Data shown section start
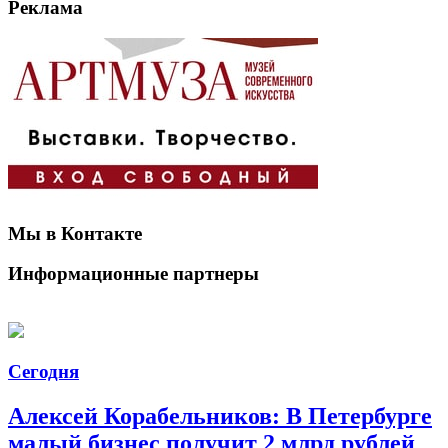
Реклама
Мы в Контакте
Информационные партнеры
Сегодня
Алексей Корабельников: В Петербурге
малый бизнес получит 2 млрд рублей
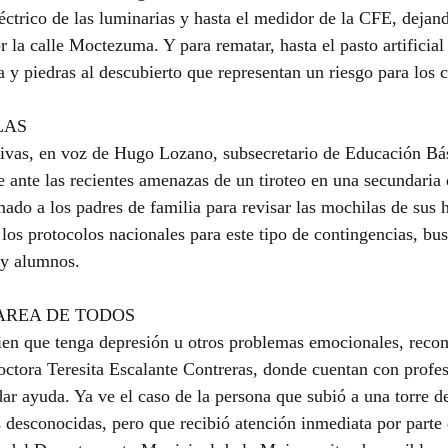
léctrico de las luminarias y hasta el medidor de la CFE, dejan
r la calle Moctezuma. Y para rematar, hasta el pasto artificial 
a y piedras al descubierto que representan un riesgo para los c
LAS
ivas, en voz de Hugo Lozano, subsecretario de Educación Bás
 ante las recientes amenazas de un tiroteo en una secundari
mado a los padres de familia para revisar las mochilas de sus 
 los protocolos nacionales para este tipo de contingencias, bu
 y alumnos.
AREA DE TODOS
ien que tenga depresión u otros problemas emocionales, reco
doctora Teresita Escalante Contreras, donde cuentan con profesi
ar ayuda. Ya ve el caso de la persona que subió a una torre de
s desconocidas, pero que recibió atención inmediata por parte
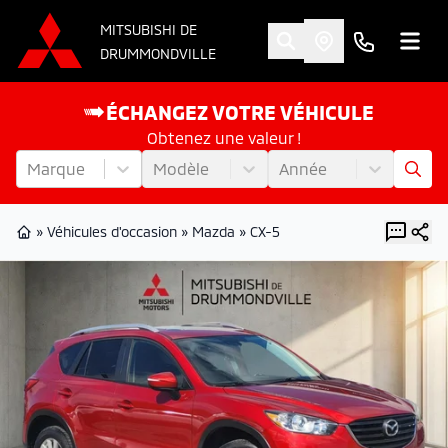
MITSUBISHI DE
DRUMMONDVILLE
ÉCHANGEZ VOTRE VÉHICULE
Obtenez une valeur !
Marque
Modèle
Année
»
Véhicules d'occasion
»
Mazda
»
CX-5
Page d'accueil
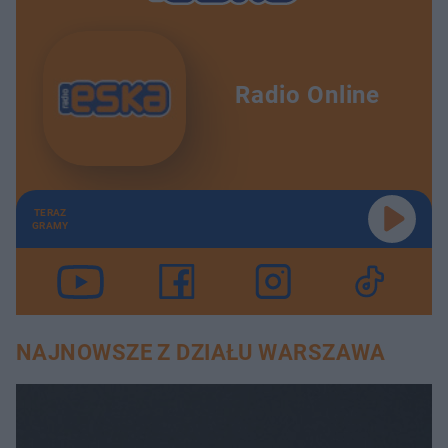
Radio Online
TERAZ
GRAMY
NAJNOWSZE Z DZIAŁU WARSZAWA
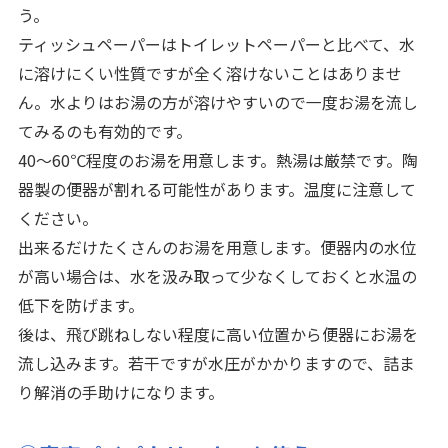
う。
ティッシュペーパーはトイレットペーパーと比べて、水
に溶けにくい性質ですが全く溶けないことはありませ
ん。水よりはお湯の方が溶けやすいので一度お湯を流し
てみるのも有効的です。
40～60℃程度のお湯を用意します。熱湯は厳禁です。陶
器製の便器が割れる可能性があります。温度に注意して
ください。
出来るだけたくさんのお湯を用意します。便器内の水位
が高い場合は、水を汲み取って少なくしておくと水温の
低下を防げます。
後は、飛び跳ねしない程度に高い位置から便器にお湯を
流し込みます。若干ですが水圧がかかりますので、詰ま
り解消の手助けになります。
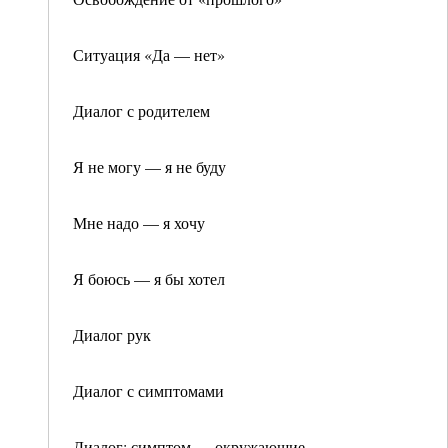
Ситуация «Да — нет»
Диалог с родителем
Я не могу — я не буду
Мне надо — я хочу
Я боюсь — я бы хотел
Диалог рук
Диалог с симптомами
Диалог: симптом — окружающие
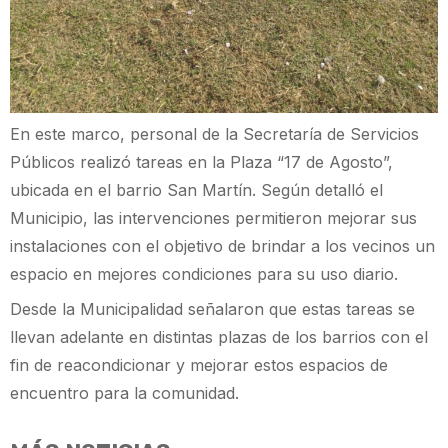
En este marco, personal de la Secretaría de Servicios
Públicos realizó tareas en la Plaza “17 de Agosto”,
ubicada en el barrio San Martín. Según detalló el
Municipio, las intervenciones permitieron mejorar sus
instalaciones con el objetivo de brindar a los vecinos un
espacio en mejores condiciones para su uso diario.
Desde la Municipalidad señalaron que estas tareas se
llevan adelante en distintas plazas de los barrios con el
fin de reacondicionar y mejorar estos espacios de
encuentro para la comunidad.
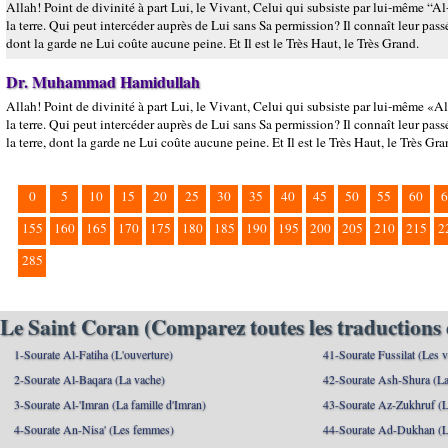
Allah! Point de divinité à part Lui, le Vivant, Celui qui subsiste par lui-même “A
la terre. Qui peut intercéder auprès de Lui sans Sa permission? Il connaît leur passé 
dont la garde ne Lui coûte aucune peine. Et Il est le Très Haut, le Très Grand.
Dr. Muhammad Hamidullah
Allah! Point de divinité à part Lui, le Vivant, Celui qui subsiste par lui-même «A
la terre. Qui peut intercéder auprès de Lui sans Sa permission? Il connaît leur passé
la terre, dont la garde ne Lui coûte aucune peine. Et Il est le Très Haut, le Très Gra
0
5
10
15
20
25
30
35
40
45
50
55
60
6
155
160
165
170
175
180
185
190
195
200
205
210
215
2
285
Le Saint Coran (Comparez toutes les traductions 
1-Sourate Al-Fatiha (L'ouverture)
41-Sourate Fussilat (Les ve
2-Sourate Al-Baqara (La vache)
42-Sourate Ash-Shura (La
3-Sourate Al-'Imran (La famille d'Imran)
43-Sourate Az-Zukhruf (L
4-Sourate An-Nisa' (Les femmes)
44-Sourate Ad-Dukhan (L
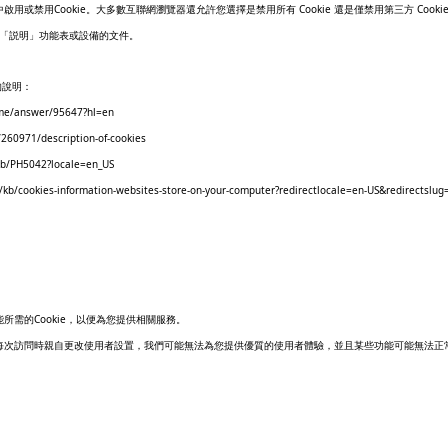
Cookie
Cookie
Cooki
中啟用或禁用
。大多數互聯網瀏覽器還允許您選擇是禁用所有
還是僅禁用第三方
「説明」功能表或設備的文件。
的說明：
ome/answer/95647?hl=en
/260971/description-of-cookies
kb/PH5042?locale=en_US
S/kb/cookies-information-websites-store-on-your-computer?redirectlocale=en-US&redirectslug
Cookie
能所需的
，以便為您提供相關服務。
每次訪問時親自更改使用者設置，我們可能無法為您提供優質的使用者體驗，並且某些功能可能無法正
Data shown section end
What the task asks:
When copying from the data above, begin at the line containing "Públicos realizó tareas" and end at the line containing "kb/PH5042?locale=en_US"; return those lines exactly and leave all pictures behind.

Response:
Públicos realizó tareas en la Plaza “17 de Agosto”,
ubicada en el barrio San Martín. Según detalló el
Municipio, las intervenciones permitieron mejorar sus
instalaciones con el objetivo de brindar a los vecinos un
espacio en mejores condiciones para su uso diario.
Desde la Municipalidad señalaron que estas tareas se
llevan adelante en distintas plazas de los barrios con el
fin de reacondicionar y mejorar estos espacios de
encuentro para la comunidad.
Allah! Point de divinité à part Lui, le Vivant, Celui qui subsiste par lui-même “A
la terre. Qui peut intercéder auprès de Lui sans Sa permission? Il connaît leur passé 
dont la garde ne Lui coûte aucune peine. Et Il est le Très Haut, le Très Grand.
Dr. Muhammad Hamidullah
Allah! Point de divinité à part Lui, le Vivant, Celui qui subsiste par lui-même «A
la terre. Qui peut intercéder auprès de Lui sans Sa permission? Il connaît leur passé
la terre, dont la garde ne Lui coûte aucune peine. Et Il est le Très Haut, le Très Gra
0
5
10
15
20
25
30
35
40
45
50
55
60
6
155
160
165
170
175
180
185
190
195
200
205
210
215
2
285
Le Saint Coran (Comparez toutes les traductions 
1-Sourate Al-Fatiha (L'ouverture)
41-Sourate Fussilat (Les ve
2-Sourate Al-Baqara (La vache)
42-Sourate Ash-Shura (La
3-Sourate Al-'Imran (La famille d'Imran)
43-Sourate Az-Zukhruf (L
4-Sourate An-Nisa' (Les femmes)
44-Sourate Ad-Dukhan (L
Cookie
Cookie
Cooki
中啟用或禁用
。大多數互聯網瀏覽器還允許您選擇是禁用所有
還是僅禁用第三方
「説明」功能表或設備的文件。
的說明：
ome/answer/95647?hl=en
/260971/description-of-cookies
kb/PH5042?locale=en_US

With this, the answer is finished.